They did not say much however, and indeed, there was nothing to be said, they simply began to pack up such things as they could carry with them, and to leave the country, which they well knew would henceforth be utterly untenable for Englishmen or English sympathisers. In a few weeks they came pouring down through Newcastle by hundreds; it was the most melancholy exodus that can be imagined. There were people of all classes, officials, gentlefolk, work-people, and loyal Boers, but they had a connecting link; they had all been loyal, and they were all ruined.
Most of these people had gone to the Transvaal since it became a British Colony, and invested all they had in it, and now their capital was lost and their labour rendered abortive; indeed, many of them whom one had known as well to do in the Transvaal, came down to Natal hardly knowing how they would feed their families next week.
It must be understood that so soon as the Queen’s sovereignty was withdrawn the value of landed and house property in the Transvaal went down to nothing, and has remained there ever since. Thus a fair-sized house in Pretoria brought in a rental varying from ten to twenty pounds a month during British occupation, but after the declaration of peace, owners of houses were glad to get people to live in them to keep them from falling into ruin. Those who owned land or had invested money in businesses suffered in the same way; their property remains, neither profitable or saleable, and they themselves are precluded by their nationality from living on it, the art of “Boycotting” not being peculiar to Ireland.
Nor were they the only sufferers, the officials, many of whom had taken to the Government service as a permanent profession, in which they expected to pass their lives, were suddenly dismissed, mostly with a small gratuity, which would about suffice to pay their debts, and told to find their living as best they could. It was indeed a case of vae victis,—woe to the conquered loyalists.[*]
[*] The following extract is clipped from a recent issue of
the “Transvaal Advertiser.” It describes the present
condition of Pretoria:—
“The streets grown over with rank vegetation, the water-
furrows uncleaned and unattended, emitting offensive and
unhealthy stenches, the houses showing evident signs of
dilapidation and decay, the side paths, in many places,
dangerous to pedestrians; in fact, everything the eye can
rest upon indicates the downfall which has overtaken this
once prosperous city. The visitor can, if he be so minded,
betake himself to the outskirts and suburbs, where he will
perceive the same sad evidences of neglect, public grounds
unattended, roads uncared for, mills and other public works
crumbling into ruin. These palpable signs of decay most
strongly impress him. A blight seems to have come over this
lately fair and prosperous town. Rapidly it is becoming a
‘deserted village,’ a ‘city of the dead.’”
The Commission appointed by Her Majesty’s Government consisted of Sir Hercules Robinson, Sir Henry de Villiers, and Sir Evelyn Wood, President Brand being also present in his capacity of friend of both parties, and to their discretion were left the settlement of all outstanding questions. Amongst these, were the mode of trial of those persons who had been guilty of acts contrary to the rules of civilised warfare, the question of severance of territory from the Transvaal on the Eastern boundary, the settlement of the boundary in the Keate-Award districts, the compensation for losses sustained during the war, the functions of the British Resident, and other matters.

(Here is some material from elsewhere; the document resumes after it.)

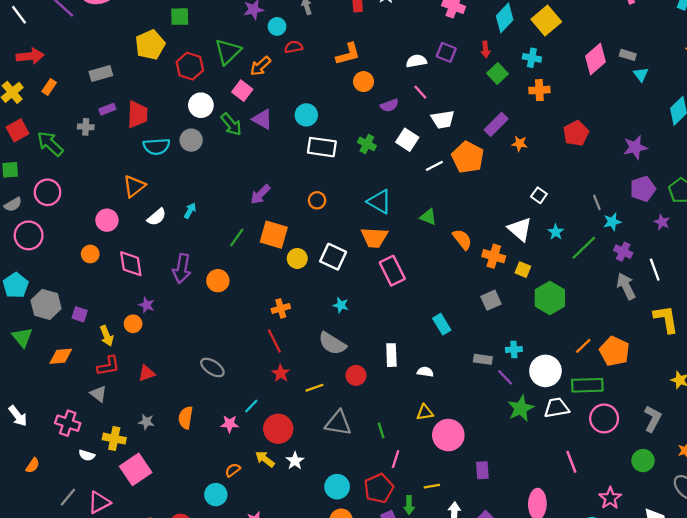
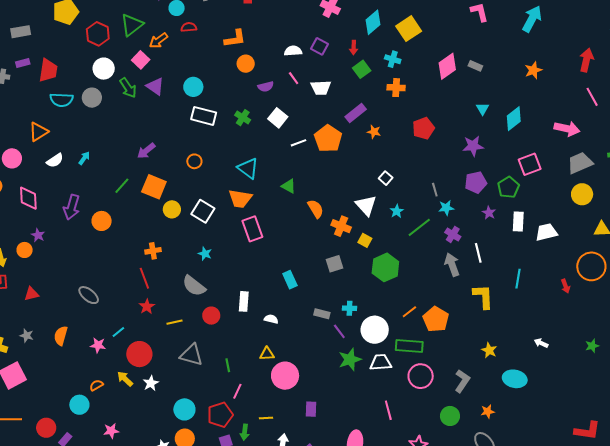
cyan triangle: (641, 74) -> (483, 109), moved
white trapezoid: (443, 119) -> (321, 88), moved

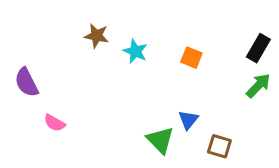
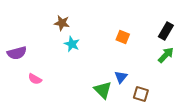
cyan star: (135, 51) -> (72, 44), moved
purple semicircle: (26, 82) -> (17, 53), turned -78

Their place of meeting was at Newcastle in Natal, and from thence they proceeded to Pretoria.
The first question of importance that came before the Commission was the mode of trial to be adopted in the cases of those persons accused of acts contrary to the usages of civilised warfare, such as murder. The Attorney-General for the Transvaal strongly advised that a special Tribunal should be constituted to try these cases, principally because “after a civil war in which all the inhabitants of a country, with very few exceptions, have taken part, a jury of fair and impartial men, truly unbiassed, will be very difficult to get together.” It is satisfactory to know that the Commissioners gave this somewhat obvious fact “their grave consideration,” which, according to their Report, resulted in their determining to let the cases go before the ordinary court, and be tried by a jury, because in referring them to a specially constituted court which would have done equal justice without fear or favour, “the British Government would have made for itself, among the Dutch population of South Africa, a name for vindictive oppression, which no generosity in other affairs could efface.”
There is more in this determination of the Commissioners, or rather of the majority of them—for Sir E. Wood, to his credit be it said, refused to agree in their decision—than meets the eye, the fact of the matter being that it was privately well known to them, that, though the Boer leaders might be willing to allow a few of the murderers to undergo the form of a trial, neither they nor the Boers themselves, meant to permit the farce to go any further. Had the men been tried by a special tribunal they would in all probability have been condemned to death, and then would have come the awkward question of carrying out the sentence on individuals whose deeds were looked on, if not with general approval, at any rate without aversion by the great mass of their countrymen. In short, it would probably have become necessary either to reprieve them or to fight the Boers again, since it was very certain that they would not have allowed them to be hung. Therefore the majority of the Commissioners, finding themselves face to face with a dead wall, determined to slip round it instead of boldly climbing it, by referring the cases to the Transvaal High Court, cheerfully confident of what the result must be.
After all, the matter was, much cry about little wool, for of all the crimes committed by the Boers—a list of some of which will be found in the Appendix to this book—in only three cases were a proportion of the perpetrators produced and put through the form of trial. Those three were, the dastardly murder of Captain Elliot, who was shot by his Boer escort while crossing the Vaal river on parole; the murder of a man named Malcolm, who was kicked to death in his own house by Boers, who afterwards put a bullet through his head to make the job “look better;” and the murder of a doctor named Barber, who was shot by his escort on the border of the Free State. A few of the men concerned in the first two of these crimes were tried in Pretoria: and it was currently reported at that time, that in order to make their acquittal certain our Attorney-General received instructions not to exercise his right of challenging jurors on behalf of the Crown. Whether or not this is true I am not prepared to say, but I believe it is a fact that he did not exercise that right, though the counsel of the prisoners availed themselves of it freely, with the result that in Elliot’s case, the jury was composed of eight Boers and one German, nine being the full South African jury. The necessary result followed; in both cases the prisoners were acquitted in the teeth of the evidence. Barber’s murderers were tried in the Free State, and were, as might be expected, acquitted.
Thus it will be seen that of all the perpetrators of murder and other crimes during the course of the war not one was brought to justice.